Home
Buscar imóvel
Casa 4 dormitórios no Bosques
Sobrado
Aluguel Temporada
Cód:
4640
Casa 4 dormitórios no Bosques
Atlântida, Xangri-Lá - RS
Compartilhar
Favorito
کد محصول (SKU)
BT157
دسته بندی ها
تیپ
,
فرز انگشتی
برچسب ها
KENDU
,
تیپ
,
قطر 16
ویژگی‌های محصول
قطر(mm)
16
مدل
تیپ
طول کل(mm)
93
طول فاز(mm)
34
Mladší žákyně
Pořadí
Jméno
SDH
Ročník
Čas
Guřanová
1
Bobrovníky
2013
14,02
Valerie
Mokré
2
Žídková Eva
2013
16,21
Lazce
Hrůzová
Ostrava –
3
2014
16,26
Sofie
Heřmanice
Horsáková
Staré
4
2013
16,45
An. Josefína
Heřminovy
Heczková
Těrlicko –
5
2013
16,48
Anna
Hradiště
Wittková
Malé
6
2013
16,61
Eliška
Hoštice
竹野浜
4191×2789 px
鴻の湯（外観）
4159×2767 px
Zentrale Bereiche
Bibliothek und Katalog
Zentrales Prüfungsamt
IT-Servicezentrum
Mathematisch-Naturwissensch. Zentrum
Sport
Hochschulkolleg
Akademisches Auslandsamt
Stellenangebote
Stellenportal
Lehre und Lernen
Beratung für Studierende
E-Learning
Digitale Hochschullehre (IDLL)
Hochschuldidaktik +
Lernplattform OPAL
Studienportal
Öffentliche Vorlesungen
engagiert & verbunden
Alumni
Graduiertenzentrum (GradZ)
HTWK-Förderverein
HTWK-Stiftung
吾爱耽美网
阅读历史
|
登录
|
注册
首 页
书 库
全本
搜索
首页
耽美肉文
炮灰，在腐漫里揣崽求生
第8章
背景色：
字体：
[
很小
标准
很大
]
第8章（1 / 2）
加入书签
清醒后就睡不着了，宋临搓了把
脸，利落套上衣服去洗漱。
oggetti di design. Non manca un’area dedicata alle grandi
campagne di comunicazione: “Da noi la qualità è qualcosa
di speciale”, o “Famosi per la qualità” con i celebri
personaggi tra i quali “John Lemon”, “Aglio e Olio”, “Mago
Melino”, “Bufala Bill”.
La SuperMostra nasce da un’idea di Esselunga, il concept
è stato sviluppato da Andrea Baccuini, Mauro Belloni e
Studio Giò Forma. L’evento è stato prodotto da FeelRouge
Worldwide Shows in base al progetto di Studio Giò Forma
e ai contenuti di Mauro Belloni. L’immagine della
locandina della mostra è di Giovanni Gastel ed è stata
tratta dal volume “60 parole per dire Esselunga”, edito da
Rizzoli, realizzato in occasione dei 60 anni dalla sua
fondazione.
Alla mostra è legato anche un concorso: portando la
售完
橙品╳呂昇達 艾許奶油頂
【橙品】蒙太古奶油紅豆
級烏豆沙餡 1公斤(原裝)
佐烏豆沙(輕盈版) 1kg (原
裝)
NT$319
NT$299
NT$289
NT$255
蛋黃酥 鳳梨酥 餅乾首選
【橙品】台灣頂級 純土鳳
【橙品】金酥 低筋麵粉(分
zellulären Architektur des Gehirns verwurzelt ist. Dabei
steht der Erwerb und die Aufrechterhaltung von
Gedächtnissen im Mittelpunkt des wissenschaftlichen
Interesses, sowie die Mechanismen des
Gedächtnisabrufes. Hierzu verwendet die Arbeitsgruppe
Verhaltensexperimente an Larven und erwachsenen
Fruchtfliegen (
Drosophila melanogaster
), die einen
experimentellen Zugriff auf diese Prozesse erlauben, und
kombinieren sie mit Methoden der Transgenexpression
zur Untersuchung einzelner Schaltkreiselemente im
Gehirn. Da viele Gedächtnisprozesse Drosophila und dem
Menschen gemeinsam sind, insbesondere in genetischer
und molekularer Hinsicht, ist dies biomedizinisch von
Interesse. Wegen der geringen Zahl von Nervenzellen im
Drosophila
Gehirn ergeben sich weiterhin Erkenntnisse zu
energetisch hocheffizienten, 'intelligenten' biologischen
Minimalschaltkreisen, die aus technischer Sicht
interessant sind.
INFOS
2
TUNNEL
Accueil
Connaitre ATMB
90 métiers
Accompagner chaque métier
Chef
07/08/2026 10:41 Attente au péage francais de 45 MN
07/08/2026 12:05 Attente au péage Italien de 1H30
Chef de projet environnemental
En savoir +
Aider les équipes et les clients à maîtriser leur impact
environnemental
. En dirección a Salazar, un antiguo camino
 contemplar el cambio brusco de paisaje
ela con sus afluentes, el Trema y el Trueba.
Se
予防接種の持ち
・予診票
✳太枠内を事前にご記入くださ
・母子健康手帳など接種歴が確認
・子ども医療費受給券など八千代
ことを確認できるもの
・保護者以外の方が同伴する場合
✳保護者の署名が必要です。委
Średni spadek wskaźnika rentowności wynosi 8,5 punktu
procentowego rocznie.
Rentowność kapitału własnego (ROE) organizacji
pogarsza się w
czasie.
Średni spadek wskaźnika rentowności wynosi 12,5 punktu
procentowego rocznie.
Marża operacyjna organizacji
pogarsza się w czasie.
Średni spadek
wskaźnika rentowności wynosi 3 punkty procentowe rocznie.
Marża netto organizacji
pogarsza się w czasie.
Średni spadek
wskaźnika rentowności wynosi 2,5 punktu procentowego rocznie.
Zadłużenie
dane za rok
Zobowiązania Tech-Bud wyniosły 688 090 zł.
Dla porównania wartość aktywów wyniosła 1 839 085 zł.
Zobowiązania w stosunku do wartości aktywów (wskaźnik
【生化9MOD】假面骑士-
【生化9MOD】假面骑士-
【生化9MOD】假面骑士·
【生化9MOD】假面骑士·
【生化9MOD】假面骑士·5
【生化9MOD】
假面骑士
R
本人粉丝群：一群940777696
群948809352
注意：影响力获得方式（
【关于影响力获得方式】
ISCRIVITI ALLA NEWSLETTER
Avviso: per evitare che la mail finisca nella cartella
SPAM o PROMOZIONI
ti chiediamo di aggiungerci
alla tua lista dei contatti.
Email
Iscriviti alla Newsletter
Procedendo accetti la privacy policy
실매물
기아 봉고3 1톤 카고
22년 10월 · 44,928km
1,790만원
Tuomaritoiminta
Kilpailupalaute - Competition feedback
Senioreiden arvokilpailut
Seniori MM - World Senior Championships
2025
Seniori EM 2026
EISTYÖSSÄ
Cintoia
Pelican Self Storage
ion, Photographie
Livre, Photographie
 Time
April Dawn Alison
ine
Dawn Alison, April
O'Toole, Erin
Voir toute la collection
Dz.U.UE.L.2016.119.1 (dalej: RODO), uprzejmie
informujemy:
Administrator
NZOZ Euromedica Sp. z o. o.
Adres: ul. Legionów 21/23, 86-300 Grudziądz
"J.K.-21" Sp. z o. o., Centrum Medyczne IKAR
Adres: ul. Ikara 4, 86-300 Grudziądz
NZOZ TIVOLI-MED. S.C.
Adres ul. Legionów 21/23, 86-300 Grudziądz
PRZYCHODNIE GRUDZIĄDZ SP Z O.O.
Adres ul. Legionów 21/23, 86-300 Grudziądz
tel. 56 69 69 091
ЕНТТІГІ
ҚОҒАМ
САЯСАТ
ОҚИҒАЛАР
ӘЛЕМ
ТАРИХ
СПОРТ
***
What the task requires: Lines containing the word "stato" must all be returned from the material above.

Exercise answer:
è stato sviluppato da Andrea Baccuini, Mauro Belloni e
Studio Giò Forma. L’evento è stato prodotto da FeelRouge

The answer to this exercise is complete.